Social media analysis and crowd-sourcing for disaster management

Increase in access to mobile phone devices and social media networks has changed the way people report and respond to disasters. Community-driven initiatives such as Stand By Task Force (SBTF) or GISCorps have shown great potential by crowdsourcing the acquisition, analysis, and geolocation of social media data for disaster responders. To make social media information suitable for emergency responders, these initiatives face two main challenges: (1) Most of social media content such as photos and videos are not geolocated, thus preventing the information to be used by emergency responders,  and (2) they lack tools to manage volunteers' contributions and aggregate them in order to ensure high quality and reliable results.
 This seminar illustrates Crowd4EMS a crowdsourcing platform developed under the EU project E2mC: Evolution of Emergency Copernicus services. Crowd4EMS combines automatic methods for gathering information from social media and crowdsourcing techniques in order to manage, aggregate volunteers' contributions, and ensure reliable for emergency responders in disaster management.

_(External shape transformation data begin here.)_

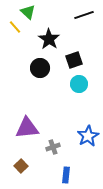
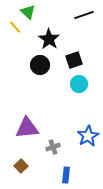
black circle: moved 3 px up
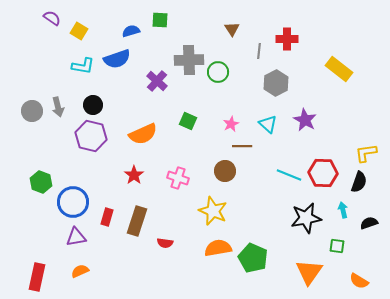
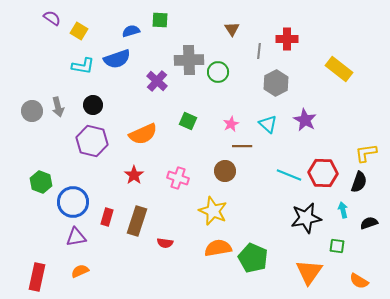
purple hexagon at (91, 136): moved 1 px right, 5 px down
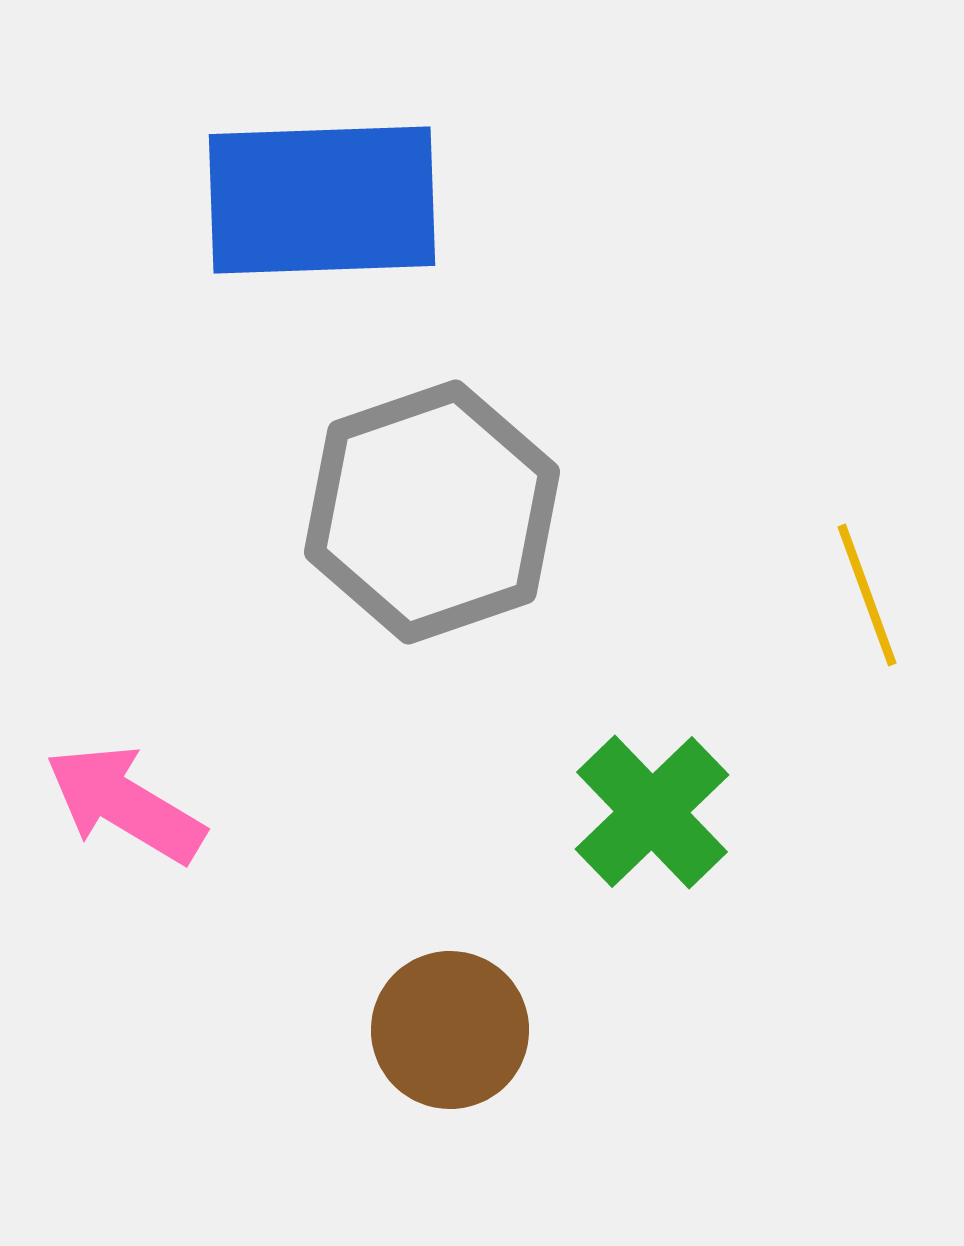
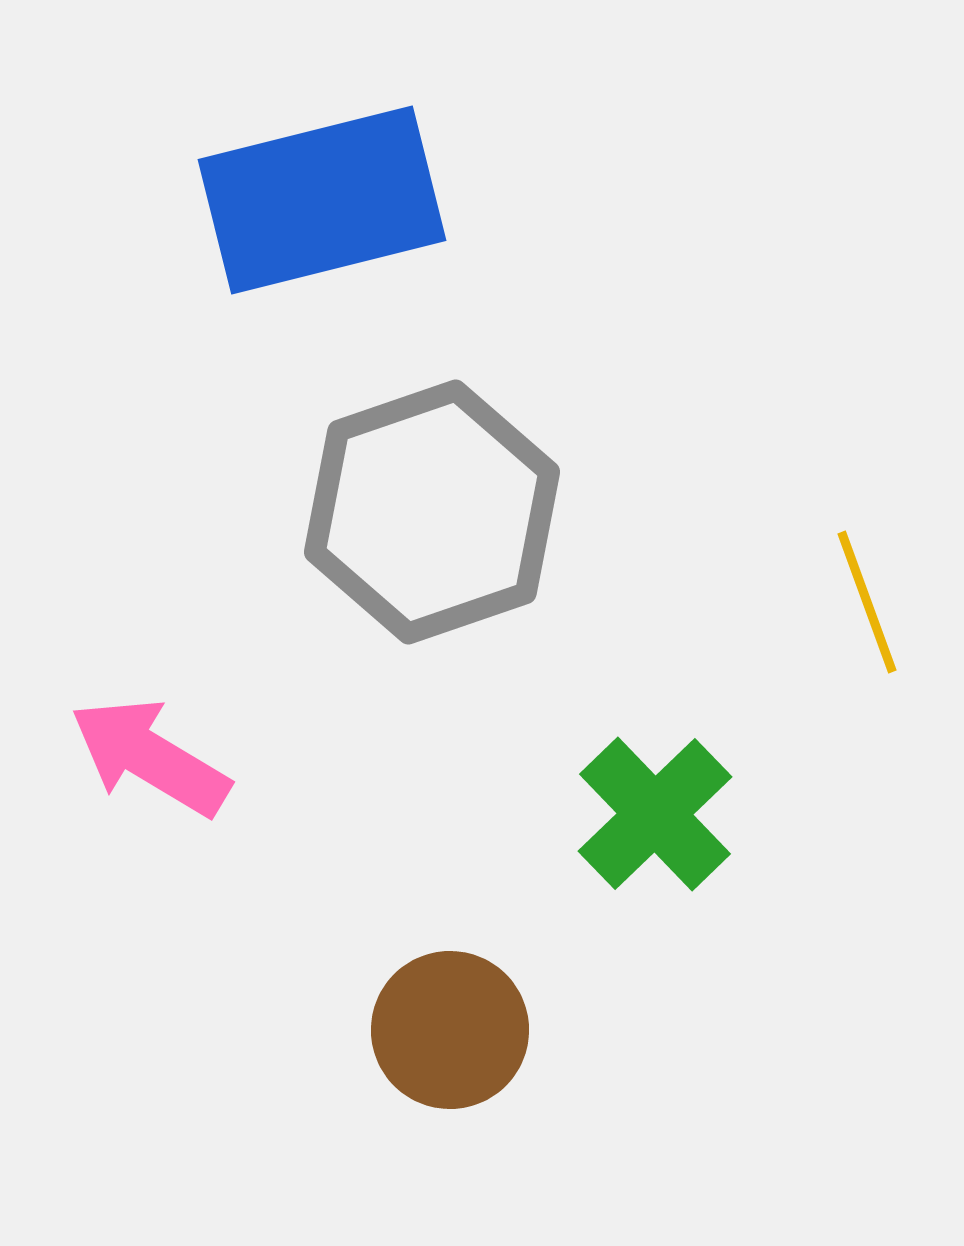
blue rectangle: rotated 12 degrees counterclockwise
yellow line: moved 7 px down
pink arrow: moved 25 px right, 47 px up
green cross: moved 3 px right, 2 px down
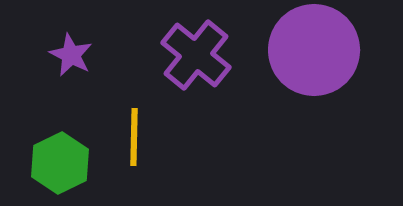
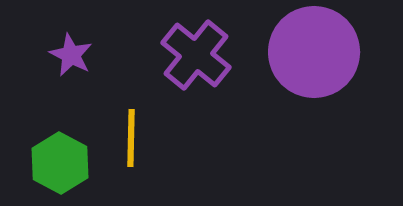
purple circle: moved 2 px down
yellow line: moved 3 px left, 1 px down
green hexagon: rotated 6 degrees counterclockwise
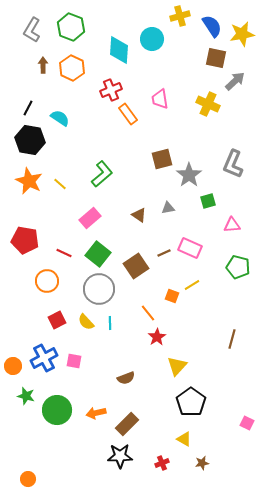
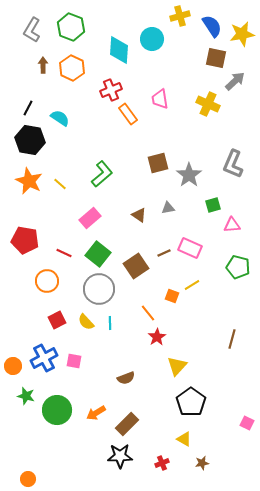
brown square at (162, 159): moved 4 px left, 4 px down
green square at (208, 201): moved 5 px right, 4 px down
orange arrow at (96, 413): rotated 18 degrees counterclockwise
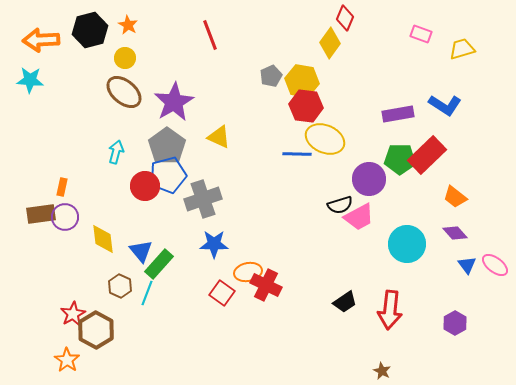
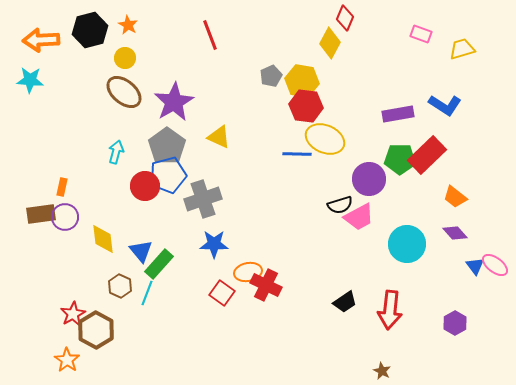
yellow diamond at (330, 43): rotated 8 degrees counterclockwise
blue triangle at (467, 265): moved 8 px right, 1 px down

Dr. Jose Luis Fernandez-Marquez (Male) is Senior Lecturer at the University of Geneva (UNIGE), and  head of the Geneva-Tsinghua Initiative Accelerator.  He has a computer science background, PhD in collective artificial intelligence, and wide experience in Citizen Science.  In 2011 he joint UNIGE after his PhD defence at the Artificial Intelligence Research Institute (IIIA-CSIC).  In 2014, he formally joint the Citizen Cyberlab a partnership between UNIGE, CERN, and the United Nation for Training and Research (UNITAR) aiming at encouraging citizens and scientists  to collaborate in new ways to solve big challenges. Since 2019, he is technical coordinator of the Crowd4SDG EU project which focuses on demonstrating the potential of Citizen Science for monitoring and achieving the SDGs.

His current research focus on citizen science data quality analysis and methodologies to make citizen science data  suitable for decision/policy makers.